─── Extracted entries ───

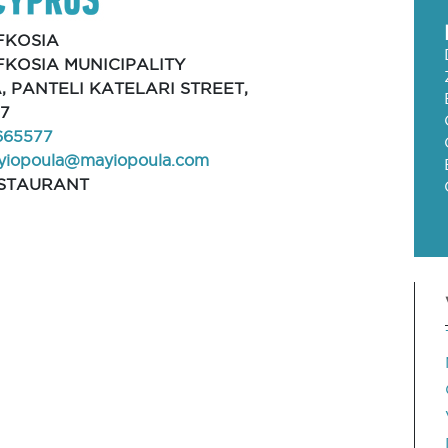
FKOSIA
FKOSIA MUNICIPALITY
A, PANTELI KATELARI STREET,
97
665577
yiopoula@mayiopoula.com
STAURANT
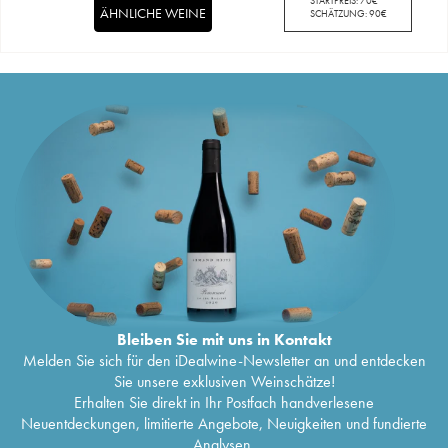
STARTPREIS:
70
€
ÄHNLICHE WEINE
SCHÄTZUNG:
90
€
Bleiben Sie mit uns in Kontakt
Melden Sie sich für den iDealwine-Newsletter an und entdecken
Sie unsere exklusiven Weinschätze!
Erhalten Sie direkt in Ihr Postfach handverlesene
Neuentdeckungen, limitierte Angebote, Neuigkeiten und fundierte
Analysen.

───

== Aim of the task ==
Output the listing above exactly, pictures omitted.

== Result of the exercise ==
FKOSIA
FKOSIA MUNICIPALITY
A, PANTELI KATELARI STREET,
97
665577
yiopoula@mayiopoula.com
STAURANT
STARTPREIS:
70
€
ÄHNLICHE WEINE
SCHÄTZUNG:
90
€
Bleiben Sie mit uns in Kontakt
Melden Sie sich für den iDealwine-Newsletter an und entdecken
Sie unsere exklusiven Weinschätze!
Erhalten Sie direkt in Ihr Postfach handverlesene
Neuentdeckungen, limitierte Angebote, Neuigkeiten und fundierte
Analysen.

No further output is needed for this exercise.